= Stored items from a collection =
•••••
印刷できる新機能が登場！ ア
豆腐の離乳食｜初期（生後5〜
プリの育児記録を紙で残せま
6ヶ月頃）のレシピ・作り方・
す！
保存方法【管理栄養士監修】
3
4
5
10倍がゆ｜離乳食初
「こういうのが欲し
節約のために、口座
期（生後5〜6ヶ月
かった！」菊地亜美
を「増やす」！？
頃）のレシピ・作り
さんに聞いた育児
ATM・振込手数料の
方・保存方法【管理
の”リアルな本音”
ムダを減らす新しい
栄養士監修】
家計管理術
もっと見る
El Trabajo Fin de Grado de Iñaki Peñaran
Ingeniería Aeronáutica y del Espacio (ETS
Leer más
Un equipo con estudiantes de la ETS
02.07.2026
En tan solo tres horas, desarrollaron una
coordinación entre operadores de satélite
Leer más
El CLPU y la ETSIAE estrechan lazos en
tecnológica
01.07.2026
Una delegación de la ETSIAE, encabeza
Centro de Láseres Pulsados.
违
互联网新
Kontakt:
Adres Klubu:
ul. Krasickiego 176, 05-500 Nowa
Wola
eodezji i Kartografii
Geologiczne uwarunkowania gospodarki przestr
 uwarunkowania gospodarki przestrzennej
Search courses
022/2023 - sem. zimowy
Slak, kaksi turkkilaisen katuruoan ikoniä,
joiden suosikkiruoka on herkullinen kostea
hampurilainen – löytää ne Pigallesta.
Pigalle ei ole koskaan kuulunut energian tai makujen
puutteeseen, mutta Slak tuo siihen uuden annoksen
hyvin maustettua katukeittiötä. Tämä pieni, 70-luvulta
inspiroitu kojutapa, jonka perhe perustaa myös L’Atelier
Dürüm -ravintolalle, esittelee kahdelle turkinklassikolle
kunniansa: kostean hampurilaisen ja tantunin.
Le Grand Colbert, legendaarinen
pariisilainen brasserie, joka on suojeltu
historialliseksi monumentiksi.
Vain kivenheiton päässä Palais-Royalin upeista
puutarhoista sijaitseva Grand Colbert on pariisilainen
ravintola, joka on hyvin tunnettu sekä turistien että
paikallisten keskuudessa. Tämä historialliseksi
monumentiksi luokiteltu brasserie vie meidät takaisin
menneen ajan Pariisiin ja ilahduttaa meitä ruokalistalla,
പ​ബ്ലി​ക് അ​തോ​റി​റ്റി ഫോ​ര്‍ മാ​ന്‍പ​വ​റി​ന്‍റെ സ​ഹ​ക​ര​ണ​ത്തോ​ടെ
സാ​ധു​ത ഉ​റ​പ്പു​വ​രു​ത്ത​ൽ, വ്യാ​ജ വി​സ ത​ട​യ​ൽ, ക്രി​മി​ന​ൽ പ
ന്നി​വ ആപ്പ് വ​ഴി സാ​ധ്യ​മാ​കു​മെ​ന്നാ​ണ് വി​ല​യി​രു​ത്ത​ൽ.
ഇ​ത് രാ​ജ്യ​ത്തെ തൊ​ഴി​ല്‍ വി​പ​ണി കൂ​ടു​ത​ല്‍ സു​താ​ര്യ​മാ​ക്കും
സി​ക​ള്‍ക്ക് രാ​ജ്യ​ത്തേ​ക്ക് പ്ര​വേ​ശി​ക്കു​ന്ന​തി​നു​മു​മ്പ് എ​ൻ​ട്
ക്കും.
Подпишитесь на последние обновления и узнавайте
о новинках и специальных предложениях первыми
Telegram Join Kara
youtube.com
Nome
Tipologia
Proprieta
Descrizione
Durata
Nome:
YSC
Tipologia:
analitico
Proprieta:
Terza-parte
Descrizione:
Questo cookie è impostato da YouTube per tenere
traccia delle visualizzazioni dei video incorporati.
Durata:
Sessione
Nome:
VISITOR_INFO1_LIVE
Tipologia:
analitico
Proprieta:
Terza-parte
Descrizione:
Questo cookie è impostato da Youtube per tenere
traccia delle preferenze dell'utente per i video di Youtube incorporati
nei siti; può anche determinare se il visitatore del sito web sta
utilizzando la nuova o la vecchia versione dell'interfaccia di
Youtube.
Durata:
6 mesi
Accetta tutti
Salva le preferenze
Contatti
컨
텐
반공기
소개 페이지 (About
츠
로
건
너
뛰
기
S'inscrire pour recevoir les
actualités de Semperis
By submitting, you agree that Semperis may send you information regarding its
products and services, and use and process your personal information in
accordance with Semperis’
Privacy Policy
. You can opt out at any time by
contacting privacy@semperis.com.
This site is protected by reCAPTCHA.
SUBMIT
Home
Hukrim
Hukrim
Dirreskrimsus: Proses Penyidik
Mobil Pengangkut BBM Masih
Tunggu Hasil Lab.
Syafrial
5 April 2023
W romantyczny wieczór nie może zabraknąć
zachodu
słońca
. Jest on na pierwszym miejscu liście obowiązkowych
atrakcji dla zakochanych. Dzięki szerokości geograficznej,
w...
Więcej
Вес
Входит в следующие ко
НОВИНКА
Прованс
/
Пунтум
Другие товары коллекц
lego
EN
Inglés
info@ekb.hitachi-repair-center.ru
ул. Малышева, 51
•••••
= TASK INSTRUCTIONS =
Reproduce each entry above exactly, keeping every character.

= RESPONSE AREA =
印刷できる新機能が登場！ ア
豆腐の離乳食｜初期（生後5〜
プリの育児記録を紙で残せま
6ヶ月頃）のレシピ・作り方・
す！
保存方法【管理栄養士監修】
3
4
5
10倍がゆ｜離乳食初
「こういうのが欲し
節約のために、口座
期（生後5〜6ヶ月
かった！」菊地亜美
を「増やす」！？
頃）のレシピ・作り
さんに聞いた育児
ATM・振込手数料の
方・保存方法【管理
の”リアルな本音”
ムダを減らす新しい
栄養士監修】
家計管理術
もっと見る
El Trabajo Fin de Grado de Iñaki Peñaran
Ingeniería Aeronáutica y del Espacio (ETS
Leer más
Un equipo con estudiantes de la ETS
02.07.2026
En tan solo tres horas, desarrollaron una
coordinación entre operadores de satélite
Leer más
El CLPU y la ETSIAE estrechan lazos en
tecnológica
01.07.2026
Una delegación de la ETSIAE, encabeza
Centro de Láseres Pulsados.
违
互联网新
Kontakt:
Adres Klubu:
ul. Krasickiego 176, 05-500 Nowa
Wola
eodezji i Kartografii
Geologiczne uwarunkowania gospodarki przestr
 uwarunkowania gospodarki przestrzennej
Search courses
022/2023 - sem. zimowy
Slak, kaksi turkkilaisen katuruoan ikoniä,
joiden suosikkiruoka on herkullinen kostea
hampurilainen – löytää ne Pigallesta.
Pigalle ei ole koskaan kuulunut energian tai makujen
puutteeseen, mutta Slak tuo siihen uuden annoksen
hyvin maustettua katukeittiötä. Tämä pieni, 70-luvulta
inspiroitu kojutapa, jonka perhe perustaa myös L’Atelier
Dürüm -ravintolalle, esittelee kahdelle turkinklassikolle
kunniansa: kostean hampurilaisen ja tantunin.
Le Grand Colbert, legendaarinen
pariisilainen brasserie, joka on suojeltu
historialliseksi monumentiksi.
Vain kivenheiton päässä Palais-Royalin upeista
puutarhoista sijaitseva Grand Colbert on pariisilainen
ravintola, joka on hyvin tunnettu sekä turistien että
paikallisten keskuudessa. Tämä historialliseksi
monumentiksi luokiteltu brasserie vie meidät takaisin
menneen ajan Pariisiin ja ilahduttaa meitä ruokalistalla,
പ​ബ്ലി​ക് അ​തോ​റി​റ്റി ഫോ​ര്‍ മാ​ന്‍പ​വ​റി​ന്‍റെ സ​ഹ​ക​ര​ണ​ത്തോ​ടെ
സാ​ധു​ത ഉ​റ​പ്പു​വ​രു​ത്ത​ൽ, വ്യാ​ജ വി​സ ത​ട​യ​ൽ, ക്രി​മി​ന​ൽ പ
ന്നി​വ ആപ്പ് വ​ഴി സാ​ധ്യ​മാ​കു​മെ​ന്നാ​ണ് വി​ല​യി​രു​ത്ത​ൽ.
ഇ​ത് രാ​ജ്യ​ത്തെ തൊ​ഴി​ല്‍ വി​പ​ണി കൂ​ടു​ത​ല്‍ സു​താ​ര്യ​മാ​ക്കും
സി​ക​ള്‍ക്ക് രാ​ജ്യ​ത്തേ​ക്ക് പ്ര​വേ​ശി​ക്കു​ന്ന​തി​നു​മു​മ്പ് എ​ൻ​ട്
ക്കും.
Подпишитесь на последние обновления и узнавайте
о новинках и специальных предложениях первыми
Telegram Join Kara
youtube.com
Nome
Tipologia
Proprieta
Descrizione
Durata
Nome:
YSC
Tipologia:
analitico
Proprieta:
Terza-parte
Descrizione:
Questo cookie è impostato da YouTube per tenere
traccia delle visualizzazioni dei video incorporati.
Durata:
Sessione
Nome:
VISITOR_INFO1_LIVE
Tipologia:
analitico
Proprieta:
Terza-parte
Descrizione:
Questo cookie è impostato da Youtube per tenere
traccia delle preferenze dell'utente per i video di Youtube incorporati
nei siti; può anche determinare se il visitatore del sito web sta
utilizzando la nuova o la vecchia versione dell'interfaccia di
Youtube.
Durata:
6 mesi
Accetta tutti
Salva le preferenze
Contatti
컨
텐
반공기
소개 페이지 (About
츠
로
건
너
뛰
기
S'inscrire pour recevoir les
actualités de Semperis
By submitting, you agree that Semperis may send you information regarding its
products and services, and use and process your personal information in
accordance with Semperis’
Privacy Policy
. You can opt out at any time by
contacting privacy@semperis.com.
This site is protected by reCAPTCHA.
SUBMIT
Home
Hukrim
Hukrim
Dirreskrimsus: Proses Penyidik
Mobil Pengangkut BBM Masih
Tunggu Hasil Lab.
Syafrial
5 April 2023
W romantyczny wieczór nie może zabraknąć
zachodu
słońca
. Jest on na pierwszym miejscu liście obowiązkowych
atrakcji dla zakochanych. Dzięki szerokości geograficznej,
w...
Więcej
Вес
Входит в следующие ко
НОВИНКА
Прованс
/
Пунтум
Другие товары коллекц
lego
EN
Inglés
info@ekb.hitachi-repair-center.ru
ул. Малышева, 51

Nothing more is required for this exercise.